Life Cycle Assessment Shows Down and Feather Products are More Sustainable than Alternatives

International Down and Feather Bureau announces recently published Life Cycle Assessment for down compared to polyester fill.

Natural down in jackets, bedspreads and sleeping bags has 18 times less of an impact on climate change than polyester fill, according to a Life Cycle Assessment (LCA) that studied the environmental impact of down versus polyester fill material. The LCA, commissioned by the International Down and Feather Bureau (IDFB), analyzed the impact of both materials in 5 environmental areas: human health, ecosystems, resources, cumulative energy demand and climate change. Results concluded that on a per ton basis, down has 85% – 97% lower impacts than polyester in all the impact categories analyzed.

IDFB commissioned Long Trail Sustainability, an independent third-party firm specializing in LCAs and sustainability reports, to scientifically substantiate the claim that down has a lower environmental footprint compared to its alternative.
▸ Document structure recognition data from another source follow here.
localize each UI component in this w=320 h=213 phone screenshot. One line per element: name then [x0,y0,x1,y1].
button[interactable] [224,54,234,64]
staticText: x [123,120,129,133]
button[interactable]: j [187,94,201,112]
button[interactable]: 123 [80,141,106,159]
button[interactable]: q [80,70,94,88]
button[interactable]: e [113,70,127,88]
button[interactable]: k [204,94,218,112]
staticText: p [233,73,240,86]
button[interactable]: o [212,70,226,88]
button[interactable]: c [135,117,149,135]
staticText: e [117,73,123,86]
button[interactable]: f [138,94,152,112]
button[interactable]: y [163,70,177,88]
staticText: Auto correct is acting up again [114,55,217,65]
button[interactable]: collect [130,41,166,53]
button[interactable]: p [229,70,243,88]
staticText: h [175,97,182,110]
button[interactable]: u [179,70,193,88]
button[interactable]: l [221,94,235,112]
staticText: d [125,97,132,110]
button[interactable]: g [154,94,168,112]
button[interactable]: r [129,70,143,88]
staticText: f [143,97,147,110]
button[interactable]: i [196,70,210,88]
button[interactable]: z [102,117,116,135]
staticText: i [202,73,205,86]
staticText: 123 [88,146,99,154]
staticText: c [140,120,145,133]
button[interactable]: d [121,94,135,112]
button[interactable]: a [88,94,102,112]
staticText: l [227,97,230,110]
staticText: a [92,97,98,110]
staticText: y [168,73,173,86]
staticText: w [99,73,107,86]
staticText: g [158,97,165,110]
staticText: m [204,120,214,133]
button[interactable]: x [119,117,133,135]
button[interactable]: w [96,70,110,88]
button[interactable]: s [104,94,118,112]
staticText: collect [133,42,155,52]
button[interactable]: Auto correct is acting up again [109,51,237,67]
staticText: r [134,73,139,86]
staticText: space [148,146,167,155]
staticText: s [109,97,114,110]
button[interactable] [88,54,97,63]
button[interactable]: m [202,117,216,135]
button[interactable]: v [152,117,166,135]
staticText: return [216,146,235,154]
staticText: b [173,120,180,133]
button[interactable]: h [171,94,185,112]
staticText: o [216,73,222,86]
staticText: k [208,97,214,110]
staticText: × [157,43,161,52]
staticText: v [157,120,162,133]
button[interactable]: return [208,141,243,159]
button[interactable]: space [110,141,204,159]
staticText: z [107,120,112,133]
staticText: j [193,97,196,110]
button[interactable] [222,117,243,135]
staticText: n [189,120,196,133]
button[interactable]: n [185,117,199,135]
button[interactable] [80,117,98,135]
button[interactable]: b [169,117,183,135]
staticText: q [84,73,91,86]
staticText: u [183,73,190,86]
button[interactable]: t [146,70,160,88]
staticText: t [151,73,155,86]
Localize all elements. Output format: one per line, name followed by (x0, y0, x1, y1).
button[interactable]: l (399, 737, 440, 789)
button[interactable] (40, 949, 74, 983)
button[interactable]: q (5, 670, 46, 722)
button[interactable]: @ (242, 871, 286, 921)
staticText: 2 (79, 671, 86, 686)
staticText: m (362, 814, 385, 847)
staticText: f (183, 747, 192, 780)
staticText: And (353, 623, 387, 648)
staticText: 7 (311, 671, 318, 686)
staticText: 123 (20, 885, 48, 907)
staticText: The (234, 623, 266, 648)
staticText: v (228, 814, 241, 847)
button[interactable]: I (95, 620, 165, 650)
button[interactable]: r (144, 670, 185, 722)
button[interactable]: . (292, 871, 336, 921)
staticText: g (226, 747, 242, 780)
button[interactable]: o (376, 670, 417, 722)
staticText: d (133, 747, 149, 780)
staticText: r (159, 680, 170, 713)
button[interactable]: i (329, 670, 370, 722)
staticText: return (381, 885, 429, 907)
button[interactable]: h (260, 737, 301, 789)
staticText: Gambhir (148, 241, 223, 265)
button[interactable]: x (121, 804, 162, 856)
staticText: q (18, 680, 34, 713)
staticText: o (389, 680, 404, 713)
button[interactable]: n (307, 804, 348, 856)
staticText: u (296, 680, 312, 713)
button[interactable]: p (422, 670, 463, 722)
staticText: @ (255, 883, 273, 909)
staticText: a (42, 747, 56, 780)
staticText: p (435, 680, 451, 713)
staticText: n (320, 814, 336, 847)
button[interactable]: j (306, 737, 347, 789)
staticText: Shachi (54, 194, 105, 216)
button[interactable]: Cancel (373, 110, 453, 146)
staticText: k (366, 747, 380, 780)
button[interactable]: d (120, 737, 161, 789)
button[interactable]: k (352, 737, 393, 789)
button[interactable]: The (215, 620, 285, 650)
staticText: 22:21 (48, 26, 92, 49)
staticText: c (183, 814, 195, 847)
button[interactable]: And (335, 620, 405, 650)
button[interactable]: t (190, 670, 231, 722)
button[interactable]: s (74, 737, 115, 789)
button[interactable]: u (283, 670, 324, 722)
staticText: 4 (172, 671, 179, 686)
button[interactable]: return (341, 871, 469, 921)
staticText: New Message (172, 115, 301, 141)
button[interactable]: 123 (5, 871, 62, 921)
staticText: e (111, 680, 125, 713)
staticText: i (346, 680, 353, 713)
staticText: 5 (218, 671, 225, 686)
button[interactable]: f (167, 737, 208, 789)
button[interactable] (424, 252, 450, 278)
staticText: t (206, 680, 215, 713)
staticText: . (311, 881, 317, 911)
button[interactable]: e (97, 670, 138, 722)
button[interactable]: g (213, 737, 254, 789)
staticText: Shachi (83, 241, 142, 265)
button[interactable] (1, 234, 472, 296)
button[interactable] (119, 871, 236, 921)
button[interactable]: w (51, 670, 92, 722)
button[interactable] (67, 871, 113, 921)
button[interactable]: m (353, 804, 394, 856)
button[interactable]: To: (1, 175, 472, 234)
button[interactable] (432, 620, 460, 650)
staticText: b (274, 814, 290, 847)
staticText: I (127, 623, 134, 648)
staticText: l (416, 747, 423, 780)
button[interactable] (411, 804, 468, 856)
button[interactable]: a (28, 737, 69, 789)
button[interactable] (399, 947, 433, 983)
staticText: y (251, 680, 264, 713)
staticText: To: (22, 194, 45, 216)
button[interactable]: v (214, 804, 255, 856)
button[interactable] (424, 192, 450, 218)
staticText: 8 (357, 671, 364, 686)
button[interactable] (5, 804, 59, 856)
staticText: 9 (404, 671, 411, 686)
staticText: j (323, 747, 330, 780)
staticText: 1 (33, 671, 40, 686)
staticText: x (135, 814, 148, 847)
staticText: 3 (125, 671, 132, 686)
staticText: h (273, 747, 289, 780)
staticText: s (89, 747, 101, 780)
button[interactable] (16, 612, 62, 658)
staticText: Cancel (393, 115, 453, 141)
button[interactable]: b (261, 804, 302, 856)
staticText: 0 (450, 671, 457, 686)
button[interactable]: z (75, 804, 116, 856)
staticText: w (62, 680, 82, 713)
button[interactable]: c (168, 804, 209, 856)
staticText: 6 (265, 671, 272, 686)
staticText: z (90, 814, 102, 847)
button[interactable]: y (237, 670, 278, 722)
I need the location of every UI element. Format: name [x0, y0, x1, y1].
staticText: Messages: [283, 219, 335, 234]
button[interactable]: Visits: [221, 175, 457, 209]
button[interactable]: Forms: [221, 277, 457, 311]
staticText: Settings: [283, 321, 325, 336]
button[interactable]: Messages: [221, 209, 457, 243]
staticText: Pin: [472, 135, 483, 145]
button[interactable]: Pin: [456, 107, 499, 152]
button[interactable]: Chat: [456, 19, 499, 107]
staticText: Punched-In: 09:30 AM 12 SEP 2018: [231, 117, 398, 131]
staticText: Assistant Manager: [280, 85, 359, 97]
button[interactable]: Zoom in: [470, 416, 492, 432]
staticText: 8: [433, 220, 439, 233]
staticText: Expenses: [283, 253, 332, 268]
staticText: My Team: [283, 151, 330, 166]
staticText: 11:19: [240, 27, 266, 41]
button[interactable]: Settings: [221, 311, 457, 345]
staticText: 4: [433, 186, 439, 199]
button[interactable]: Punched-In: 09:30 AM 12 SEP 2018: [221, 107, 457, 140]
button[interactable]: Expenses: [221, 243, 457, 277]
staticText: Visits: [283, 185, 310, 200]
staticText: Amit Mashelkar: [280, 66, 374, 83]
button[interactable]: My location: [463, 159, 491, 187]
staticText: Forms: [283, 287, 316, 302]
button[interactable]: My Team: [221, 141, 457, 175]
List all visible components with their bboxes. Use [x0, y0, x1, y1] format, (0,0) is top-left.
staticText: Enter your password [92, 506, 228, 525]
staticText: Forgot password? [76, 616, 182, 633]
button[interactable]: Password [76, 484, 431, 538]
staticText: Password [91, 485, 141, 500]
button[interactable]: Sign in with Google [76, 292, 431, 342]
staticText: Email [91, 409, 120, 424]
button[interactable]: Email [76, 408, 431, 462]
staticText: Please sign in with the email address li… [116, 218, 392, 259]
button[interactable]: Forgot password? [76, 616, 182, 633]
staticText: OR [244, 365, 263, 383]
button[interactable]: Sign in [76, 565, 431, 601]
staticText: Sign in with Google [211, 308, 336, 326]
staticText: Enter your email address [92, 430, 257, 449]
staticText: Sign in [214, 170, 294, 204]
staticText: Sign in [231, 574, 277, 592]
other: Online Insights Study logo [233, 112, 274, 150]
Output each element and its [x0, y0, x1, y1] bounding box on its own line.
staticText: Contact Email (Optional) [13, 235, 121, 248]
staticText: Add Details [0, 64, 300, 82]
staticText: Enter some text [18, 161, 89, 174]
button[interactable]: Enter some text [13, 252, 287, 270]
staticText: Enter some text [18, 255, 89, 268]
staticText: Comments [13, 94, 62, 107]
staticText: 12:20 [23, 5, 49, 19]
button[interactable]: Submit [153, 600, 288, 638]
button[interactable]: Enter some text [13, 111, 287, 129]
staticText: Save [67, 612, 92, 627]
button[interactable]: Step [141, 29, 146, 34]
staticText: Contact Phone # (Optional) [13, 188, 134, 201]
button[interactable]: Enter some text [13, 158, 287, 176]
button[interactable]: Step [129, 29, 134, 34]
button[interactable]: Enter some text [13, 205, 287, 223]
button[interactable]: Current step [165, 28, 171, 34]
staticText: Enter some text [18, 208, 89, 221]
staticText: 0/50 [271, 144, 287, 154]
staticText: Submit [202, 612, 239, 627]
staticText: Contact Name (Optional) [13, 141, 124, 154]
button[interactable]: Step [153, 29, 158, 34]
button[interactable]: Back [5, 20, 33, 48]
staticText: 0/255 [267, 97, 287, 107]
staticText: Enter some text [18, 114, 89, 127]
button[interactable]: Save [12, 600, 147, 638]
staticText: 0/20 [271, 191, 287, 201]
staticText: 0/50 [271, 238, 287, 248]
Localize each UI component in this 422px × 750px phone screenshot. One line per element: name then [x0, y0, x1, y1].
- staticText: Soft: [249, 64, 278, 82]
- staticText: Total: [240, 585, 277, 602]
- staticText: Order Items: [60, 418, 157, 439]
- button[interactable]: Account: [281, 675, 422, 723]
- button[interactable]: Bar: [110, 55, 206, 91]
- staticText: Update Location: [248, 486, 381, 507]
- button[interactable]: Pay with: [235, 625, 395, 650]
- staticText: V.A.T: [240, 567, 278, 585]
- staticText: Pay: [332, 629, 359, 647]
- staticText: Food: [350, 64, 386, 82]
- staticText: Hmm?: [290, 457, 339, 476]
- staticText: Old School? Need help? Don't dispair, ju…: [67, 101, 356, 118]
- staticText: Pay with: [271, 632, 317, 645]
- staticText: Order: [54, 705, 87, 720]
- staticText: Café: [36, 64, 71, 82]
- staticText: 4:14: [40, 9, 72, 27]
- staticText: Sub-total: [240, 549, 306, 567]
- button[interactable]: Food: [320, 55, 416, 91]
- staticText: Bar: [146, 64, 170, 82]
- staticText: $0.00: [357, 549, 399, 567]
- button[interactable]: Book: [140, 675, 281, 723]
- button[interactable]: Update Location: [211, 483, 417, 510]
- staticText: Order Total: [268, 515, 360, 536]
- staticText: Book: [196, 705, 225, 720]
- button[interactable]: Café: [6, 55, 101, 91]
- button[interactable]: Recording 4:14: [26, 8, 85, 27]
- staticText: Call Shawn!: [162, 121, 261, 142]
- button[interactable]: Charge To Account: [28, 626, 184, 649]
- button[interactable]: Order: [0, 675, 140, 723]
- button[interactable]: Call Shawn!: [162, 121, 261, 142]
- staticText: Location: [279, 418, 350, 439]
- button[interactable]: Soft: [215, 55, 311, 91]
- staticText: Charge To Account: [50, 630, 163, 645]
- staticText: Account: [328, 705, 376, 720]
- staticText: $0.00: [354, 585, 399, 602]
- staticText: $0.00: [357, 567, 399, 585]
“Because down is a natural resource, we knew that it had a positive environmental impact which led us to commission this study in order to verify the sustainability of down vs. synthetic alternatives, such as polyester,” says president of IDFB Stephen Palmer. “The consumer movement towards natural and sustainable products is precisely in line with the value proposition of down products.”

Down is used to fill and insulate everyday products including apparel, outdoor gear and home products such as bedding and pillows. In addition to being a natural byproduct and renewable, down and feather provides superior warmth without the weight, and is ethically sourced and biodegradable.

The study had a full comparative panel that assessed down from the raising of ducks/geese through to the processing of the down including energy, water and detergent. Boundaries for the polyester material included processing the polyester material including polymer polyethylene terephthalate (PET), heat and electricity. The report adheres to ISO 14040 and 14044 guidelines which outline the principles and framework for LCAs.